= 2013 $45-million ATM looting =

In December 2012 and February 2013, a cyber-ring of criminals, operating in more than 24 countries, stole $45 million from thousands of automated teller machines (ATMs) in an ATM looting. Roughly $5 million was stolen around the world on December 21, 2012. Success led to expansion of the crime, when an additional $40 million was stolen on February 19, 2013.

The thefts included $2.4 million withdrawn from almost three thousand ATMs in New York City in a matter of hours during the February 2013 theft. Eight suspects were charged in May 2013 for the New York portion of the thefts - though one of the eight had already been found dead in the Dominican Republic, the previous month.

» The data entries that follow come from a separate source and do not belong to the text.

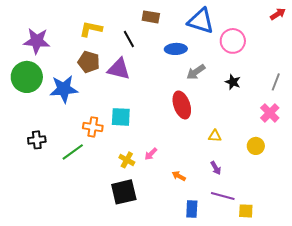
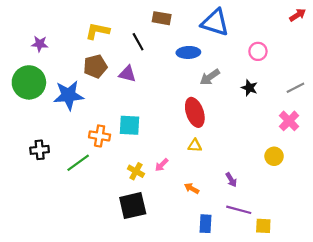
purple star: (37, 41) -> (40, 44), size x0.6
pink circle: (233, 41) -> (258, 51), moved, size x0.7
brown pentagon: (89, 62) -> (95, 66), turned -30
purple triangle: (119, 69) -> (127, 74), size x0.7
gray line: (276, 82) -> (295, 88), turned 42
yellow triangle: (215, 136) -> (195, 146), moved

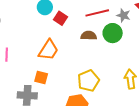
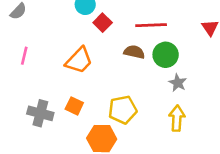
gray star: (123, 15) -> (178, 83), moved
orange square: (41, 78) -> (74, 106), moved

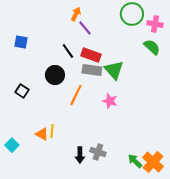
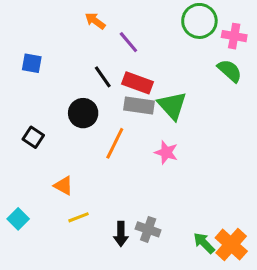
orange arrow: (76, 14) -> (95, 21), moved, turned -80
yellow line: (52, 131) -> (79, 217), moved, turned 64
orange triangle: (42, 134) -> (63, 186), moved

The thefts were reported to be based on a sophisticated computer hacking procedure, whereby prepaid debit card information was stolen from the computers of financial institutions. The cards were then adjusted to have unlimited balances, so that gangs of criminals across the world could use the cards to withdraw the maximum amount the ATMs would allow in their target region. By using prepaid debit cards rather than customer bank cards or customer credit cards, the criminals were able to avoid the alarms or suspension-of-activity that might happen with these other types of cards. The resulting $45 million theft was from the accounts of financial institutions themselves, rather than customer accounts.